The party has an exceedingly small chance of holding the seats of Representatives Dana Rohrabacher and Jeff Denham, historical voting patterns suggest. Two other Republicans, Representative Mimi Walters and Young Kim of Fullerton hold thin leads over their opponents that could also vanish. The reason is simple: Early voters, often older white Californians who start mailing in their ballots weeks before Election Day, lean towards Republicans, while later voters, many of them young and minority, tend to prefer Democrats.
With extremely rare exceptions, close races in California shift in Democrats’ favour — typically by 2 percentage points — as the later ballots are counted, according to Political Data, a firm that tracks voter trends.
“This is as dependable as the tides,” Paul Mitchell, the firm’s vice president.

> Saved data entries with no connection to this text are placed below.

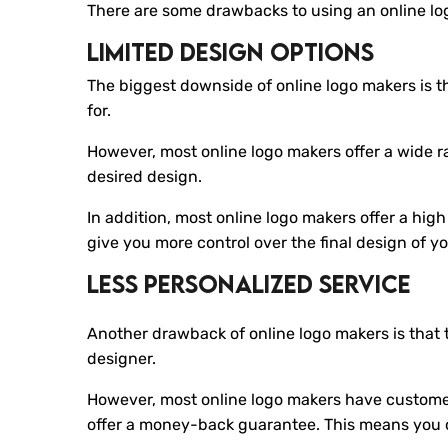
There are some drawbacks to using an online lo
Limited Design Options
The biggest downside of online logo makers is th
for.
However, most online logo makers offer a wide r
desired design.
In addition, most online logo makers offer a hig
give you more control over the final design of yo
Less Personalized Service
Another drawback of online logo makers is that 
designer.
However, most online logo makers have customer
offer a money-back guarantee. This means you c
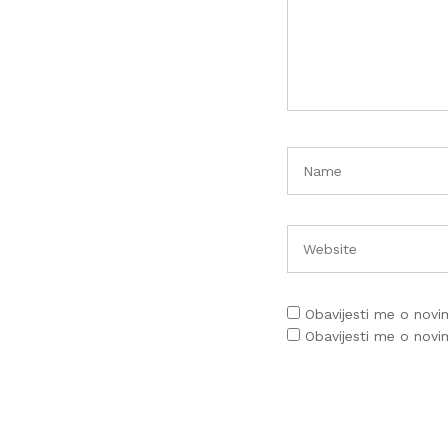
Obavijesti me o nov
Obavijesti me o nov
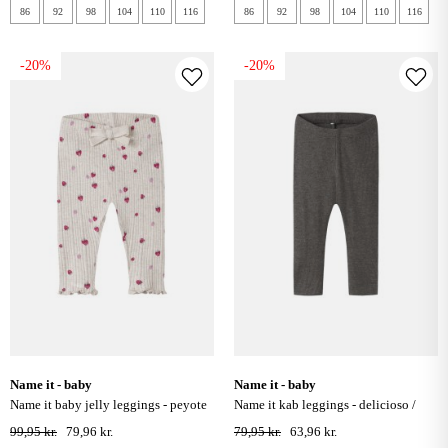
86
92
98
104
110
116
86
92
98
104
110
116
-20%
-20%
name it - baby
name it - baby
name it baby jelly leggings - peyote
name it kab leggings - delicioso /
melange
melange
99,95 kr.
79,96 kr.
79,95 kr.
63,96 kr.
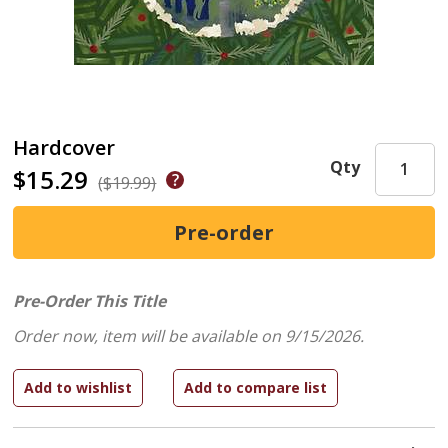
Hardcover
Qty
$15.29
($19.99)
Pre-Order This Title
Order now, item will be available on 9/15/2026.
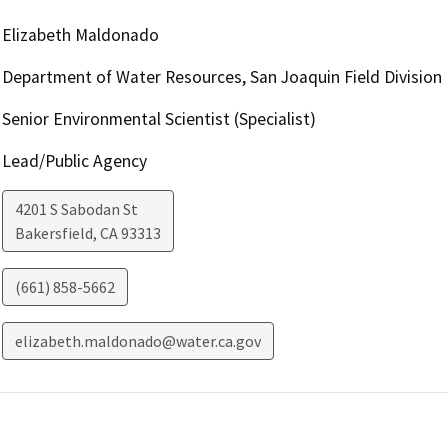
Elizabeth Maldonado
Department of Water Resources, San Joaquin Field Division
Senior Environmental Scientist (Specialist)
Lead/Public Agency
4201 S Sabodan St
Bakersfield
,
CA
93313
(661) 858-5662
elizabeth.maldonado@water.ca.gov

A huge share of the ballots — perhaps 40 per cent — remain uncounted, largely due to Californians’ increasing preference to vote by mail. By law, ballots postmarked by Election Day and received by Friday must be tabulated.
“For voters, the race is over,” said state Republican Chairman Jim Brulte. “For us, it isn’t.”
Both major parties were assembling squads of lawyers and volunteers on Wednesday to said dispatch to county registrars’ offices to monitor the post-election ballot counts.
For Republicans, the drift of votes towards Democrats, as the tally unfolds, can be grim. The day after an election, Republican candidates locked in a nearly tied race must evaluate not whether they can pull ahead, but whether they have a big enough buffer to sustain Democrats’ inevitable gains. Another former conservative bastion, the coastal 49th Congressional District in southern Orange and northern San Diego counties, turned blue on Tuesday as Democrat Mike Levin won the seat of retiring GOP Representative Darrell Issa.
California’s slow vote count can be anticlimactic after a frenetic campaign.